Trump’s declining influence on public discourse

Opponents are using his own tactics against him as his domination of the wider conversation fades.

I was reluctant to write another analysis piece on Donald Trump this week. There’s a lot of other fascinating stuff to talk about, but it’s very hard to look anywhere else at the moment.

And then I saw a Trump trend that actually seemed genuinely interesting — his falling presence in public discourse.

Source: Kaleida, Feb 2017

We’ve tracked over 25,000 articles about Donald Trump over the last three months from about 20 leading publishers in the US and UK. Trump articles average about 4,500 shares on Facebook compared with 1,700 shares on average for all other articles. That rate peaked at 6,700 shares per Trump article the last week in January.

Now that his ratings have fallen performance is running at a normal-ish level, though he will surely climb again. When they do he will have a long way to go to reach Obama’s levels. Obama coverage peaked at 9,500 shares per article and averaged 5,500 over the same 3-month period we’re looking at here. Some of that was clearly related to Trump, but Trump performance figures surely benefitted from Obama’s draw, as well.

This is where things can get really interesting.

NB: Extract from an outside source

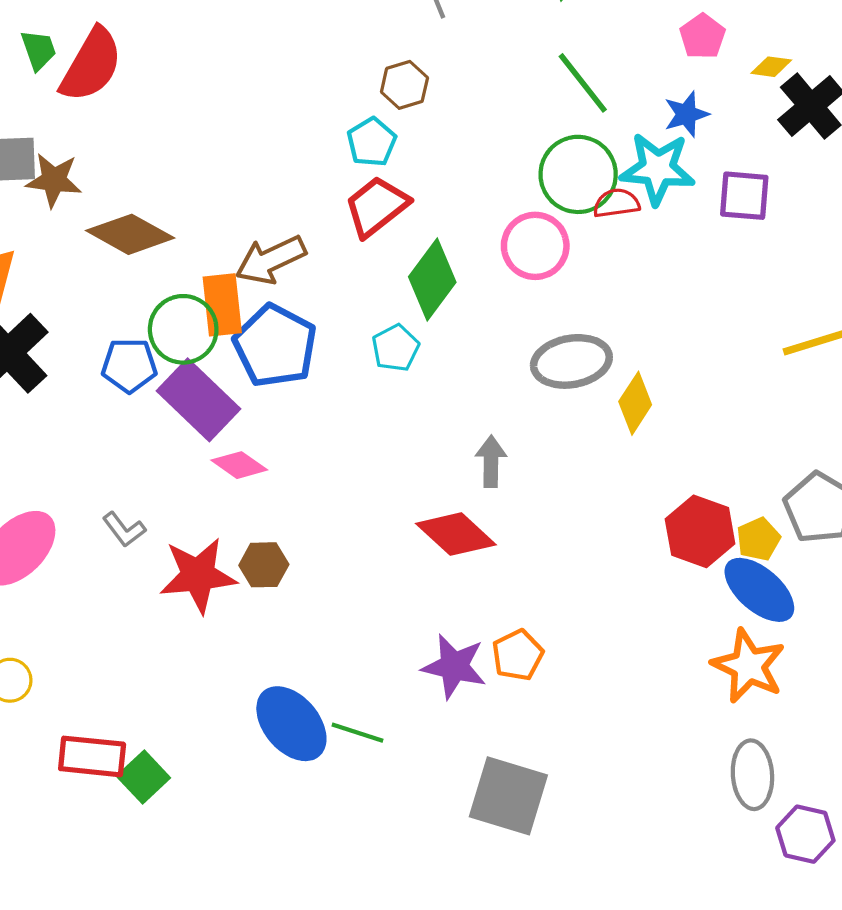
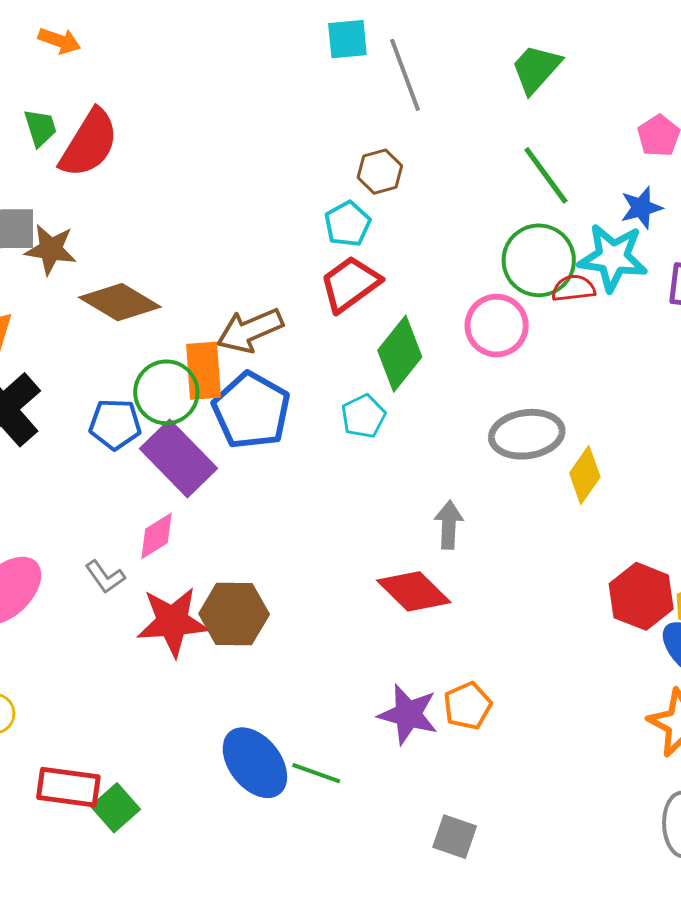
pink diamond: (239, 465) -> (157, 536), moved, turned -69
brown hexagon: (264, 565) -> (234, 614), size x1.5
gray square: (508, 796) -> (455, 837), size x0.6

Kaleida can identify both the subjects with high correlation and those with a noticeably significant relationship to Trump. For example, the White House, Russia and Muslim all have high correlation scores. They get mentioned together a lot. This week Shinzō Abe, Nordstrom, Saturday Night Live and now Michael Flynn are showing a significant relationship to Trump. Those subjects are outperforming the norm.

Trump seems to account for over a third of public discourse most of the time. Then by including related subjects his numbers get closer to 50%. The last week in January Trump and his network accounted for nearly two thirds of all coverage shared on Facebook.

We discussed this idea of the Trump lift before. He uses it as a weapon. Trump’s tweet about Lockheed-Martin in December cut $4bn in value off their stock.

But Twitter is a conversation, and those opposing Trump’s agenda are learning how to play Trump at his own game.

US retailer Nordstrom recently cancelled their contracts with Ivanka Trump and her fashion line, apparently due to poor sales. They may have used the opportunity to troll the President knowing that his influence might help them. And, in fact, Trump’s aggressive response to the company inspired a massive surge in Nordstrom’s stock price.

Trump knows a thing or two about trolling powerful people and using their position to garner support for his own agenda. Perhaps more people were paying attention to his antics than he realized. Kmart and Sears have both joined in the game this week.

If Trump is able to build more strength across a network it could be harder to beat him at the attention game. He is in a very powerful position. But the same tool he is using to build that position could be the one that strengthens his opponents.

The name of the game at this point is trolling. It may not last. But, then again, it may have just started.